I kinda wanted to do it for awhile just for the heck of it I added courtesy lights underneath my 2011 1.4l Lt RS. 

I have the one main positive wire going to the dome light with 3 Eagle Eye LEDs. I've heard they aren't the greatest or top of the line led but I've used the ones in my grille which are also wired to under the dash lights on the interior now for about a year with no issues so I chose them again for this project!








I use one thick positive and negative and twisted them together and heat shrinked like every foot and a half for about the length of the car and tapped it on the ground behind the front driver tire and then also tapped In front of the rear driver tire. 

Then through the wire across under and tapped in front of the rear passenger and then behind the front passenger

Then drilled the holes where I want my LEDs to be underneath the car and put the LEDs in place 
-pull nut off
-pop wire through hole
-put led in 
-and tighten the nut

Now you'll connect your wires from your LEDs to the wires tapped on the floor (positives and negatives) roughly in the area I want them to be pointing down when they will be under the car

Run the positive and negative you have all the LEDs connected to and splice that to the dome light and then everytime the dome light turns on (unlock, door opens, ect.) the courtesy lights will as well! 

I think it looks kinda cool...I shoulda done 4 instead of 3 but I was getting exhausted!

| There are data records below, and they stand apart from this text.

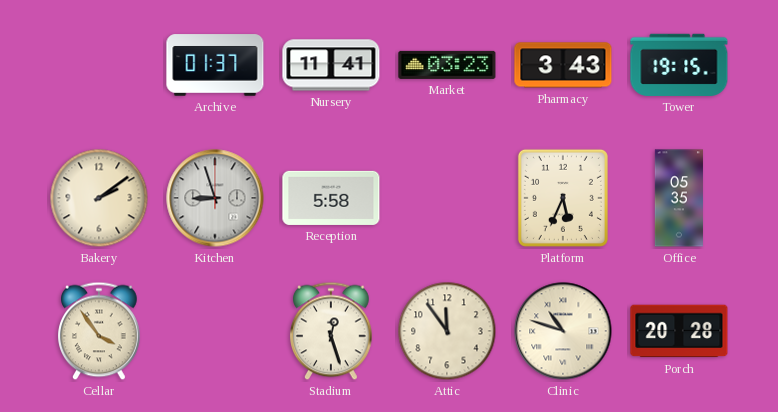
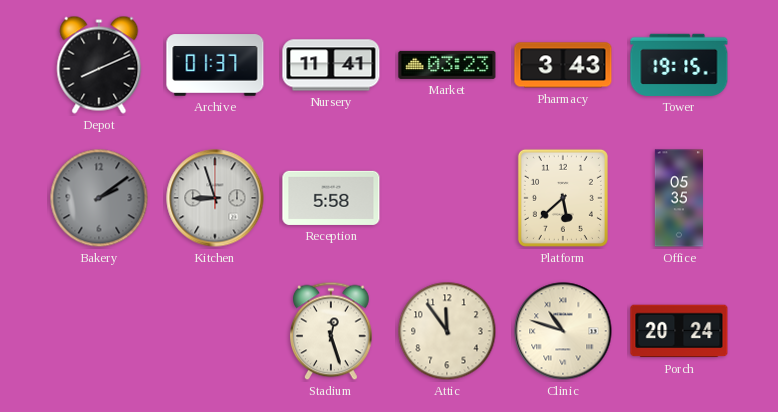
Depot: none -> 8:11
Bakery dial: cream -> grey
Platform: 5:34 -> 5:38
Cellar: 3:54 -> none
Porch: 20:28 -> 20:24
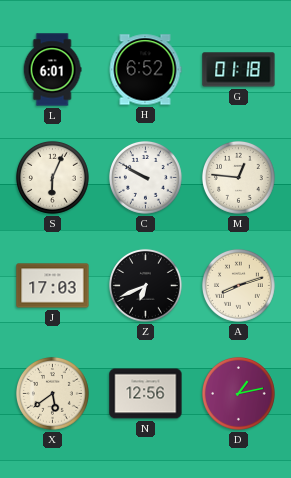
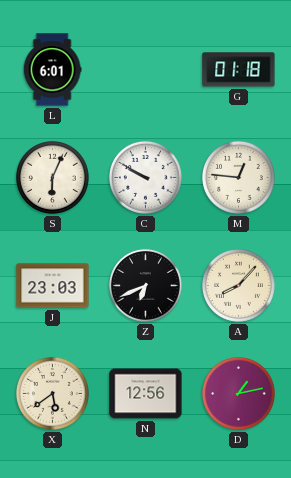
H: 6:52 -> none
J: 17:03 -> 23:03
A: 8:12 -> 8:07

It's got 2 more taped off wires already connected to every thing so I'm sure soon there will be a 4th on both sides! It's a time consuming mod but will be different then most other cars and makes it look a lot more luxurier <???? Lol let me know what you think!!

-KY





















Sent from AutoGuide.com Free App


----------



## sparkman (Oct 15, 2015)

That's pretty neat!


Man, your all ready for a rally race! Front light bar, rock lights, etc. Lol!!


Sent from my iPhone using Tapatalk


----------



## KY.JellyRS (Aug 14, 2015)

sparkman said:


> That's pretty neat!
> 
> 
> Man, your all ready for a rally race! Front light bar, rock lights, etc. Lol!!
> ...


Haha **** last time someone (maybe you) said something bout it being a rally I was like "yeah right" but for someone that honestly had no intentions in that look for my Cruze it sure looks like I'm a liar! Lol I might as well roll with it I guess lol 


Sent from AutoGuide.com Free App


----------



## chevrasaki (May 1, 2015)

It does look more like a rally car now, pretty cool.


----------



## sparkman (Oct 15, 2015)

KY.JellyRS said:


> Haha **** last time someone (maybe you) said something bout it being a rally I was like "yeah right" but for someone that honestly had no intentions in that look for my Cruze it sure looks like I'm a liar! Lol I might as well roll with it I guess lol
> 
> 
> Sent from AutoGuide.com Free App


I didn't mean any disrespect, it looks awesome. I could use the extra lights around here myself haha


Sent from my iPhone using Tapatalk


----------



## chevrasaki (May 1, 2015)

sparkman said:


> I didn't mean any disrespect, it looks awesome. I could use the extra lights around here myself haha
> 
> 
> Sent from my iPhone using Tapatalk


I'm with you, one of the defining features of a rally car is all of the extra front lights. Not saying it looks exactly like one, but it has a rally vibe to it now in my opinion. Again, not at all a bad thing, something I like.


----------



## KY.JellyRS (Aug 14, 2015)

Oh no I wasn't saying its a bad thing either it's just ironic to me that it ended up looking more like a rally car then my drily driver lol


Sent from AutoGuide.com Free App


----------